*19.04 & Doğum Günü Özel*

Start from the beginning
                                    

🌌💙🌌💙

İmtihanın ne olduğunu sorsalardı Siraç hiç cevap vermeden yaşadığı bu işkence dolu geceyi gösterirdi.

Elif kollarındaydı. Aldığı yüksek doz antidepresan ile kafayı bulmuştu. Siraç için en büyük işkencenin sebebi de o ufacık hap olmuştu.

"Eylül...Ah Eylül..." dedi Siraç dişlerinin arasından. Elif'i arabadan çıkartıyordu. Ankara'daki evlerine gelmişlerdi. Siraç sırf Elif seviyor diye araba yolculuğunu tercih etmişti ama yaşayacaklarını bilseydi hayatta tercih etmezdi.

Hayatının en büyük işkencesini yaşamıştı. Kafasında hala sevdiği kadının sesi yankılanıyordu.

"Elif yesin seni, bir dur!"

Bu sözler hatırına gelince yüzünde farkında olmadığı bir gülümseme belirdi. Elif'in ona karşı düşkünlüğü öyle hoşuna gidiyordu ki bu zafiyeti her an kullanabilirdi. Bu zafiyetin yolunda kul, bu zafiyetler uğrunda köle olabilirdi.

Ama bu şekilde değildi.

O kendinde değilken asla değildi.

Eli kolu bağlıyken, ona dokunma imkanı sınırlıyken bu yolculuk tam bir işkence olmuştu. Güzeller güzeli karısının dudaklarını hala teninde hissederken o da kendinde değildi. Kokusu tenine işlemişken sabrının son sınırında hissediyordu kendisini Siraç.

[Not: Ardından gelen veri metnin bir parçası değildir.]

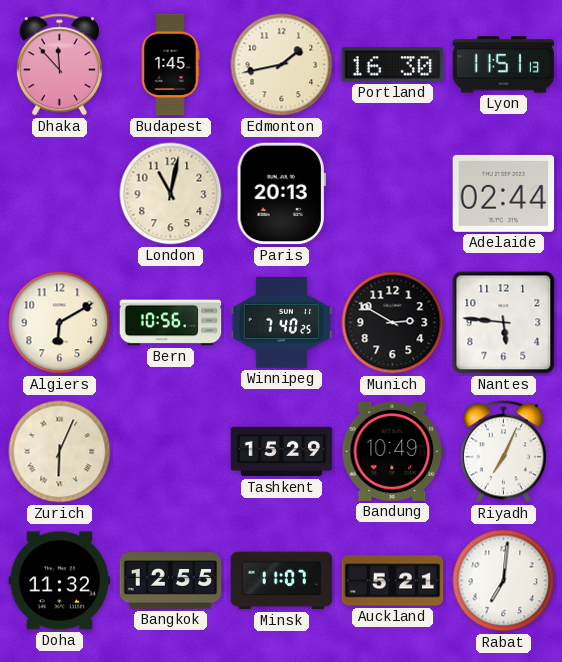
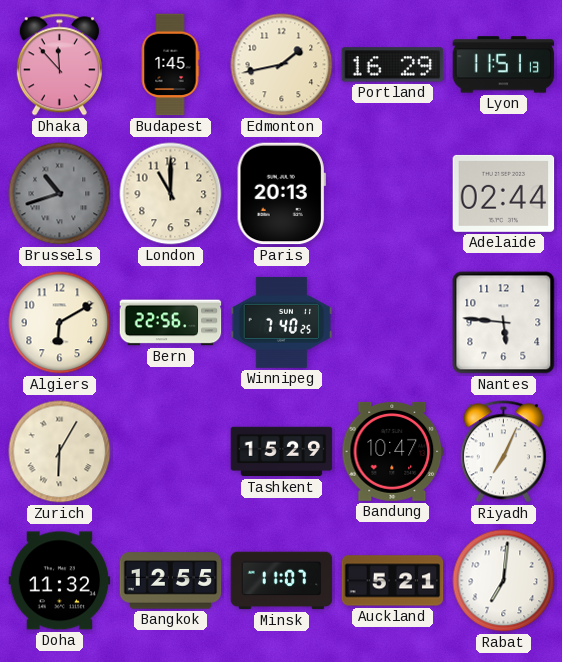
Portland: 16:30 -> 16:29
Brussels: none -> 10:42
London: 11:02 -> 11:00
Bern: 10:56 -> 22:56
Munich: 2:50 -> none
Zurich: 6:04 -> 6:05
Bandung: 10:49 -> 10:47
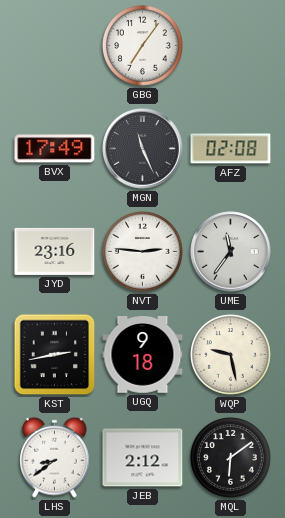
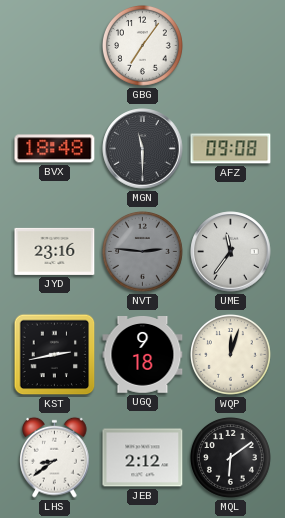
BVX: 17:49 -> 18:48
MGN: 11:26 -> 11:30
AFZ: 02:08 -> 09:08
NVT dial: white -> grey
WQP: 9:28 -> 12:03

Dışarıda ılık bir hava vardı ama yine de korumak için içgüdüsel bir şekilde Elif'i kendine bastırdı. Sanki birkaç saat önce ortalığı birbirine katmamış gibi mışıl mışıl uyuyordu kucağında.

Umut iç kapının açılması için önde ilerlerken eğilip pürüzsüz yanağına bir öpücük kondurdu karısının.

"İmtihanım." dedi. Geri çekildiğinde Elif'in yüzünde huysuz bir ifade belirdi. Burnunu hafif kırıştırınca Siraç gülümsedi. Hem sevimliydi hem de bir o kadar güzeldi.

"Benim en güzel imtihanım."

Geceyi aydınlatan ışıklar tam onun yüzüne vuruyordu. Yürürken, masumiyetin en güzel temsilcisi olan, baktıkça içinin gittiği güzelliğe bakıyordu Siraç.

Zihnindeki sessizlik bile bu güzel kadının eseriydi. Öyle çok seviyordu ki bazen bu sevgi onun sonu olacakmış gibi hissediyordu.

Bakışlarında bile şefkatle dolu bir hasret vardı.

Umut, "Yarın konuşacak mısın?" diye sordu malikanenin geniş kapısı açılırken. Siraç ona doğru döndü. Yüzüne yansımayan sıkıntı, atmadığına inandığı kalbini sardı.

"Anlatacağım." dedi. "Susarsam üzülür."

Üzüleceğini bile bile kaçmak hala işine geliyordu çünkü sakladığı duyguların hepsi ortaya dökülecekti. Siraç inkar etmekten yorulmuştu; açık ve net bir şekilde çok korkuyordu. Yaptığı hataların sonucunda Elif bir gün onun gerçek yüzünü görür de ondan nefret eder, bakmaya bile tahammül edemez diye çok korkuyordu.

Bu yüzden yarın onu odaya hapsedecekti. Belki bağlardı bile ama onun kaçamayacağından emin olacak, öyle anlatacaktı geçmişte yaptığı aptallıkların sebebini.

Bir tek geçmişinden bahsetmeyecekti.

Yapamazdı, ona anlatamazdı çünkü kaldıramazdı.

Kaldıramadığı için de onun da kendisinin de canını yakardı.

Bu yüzden geçmişi her daim onun en büyük sırrı olarak kalacaktı.

Kapıdan içeri geçtiklerinde onları geniş bir giriş karşıladı. Siraç içeriye dikkat bile etmedi. Gözü hala Elif'in üstündeydi.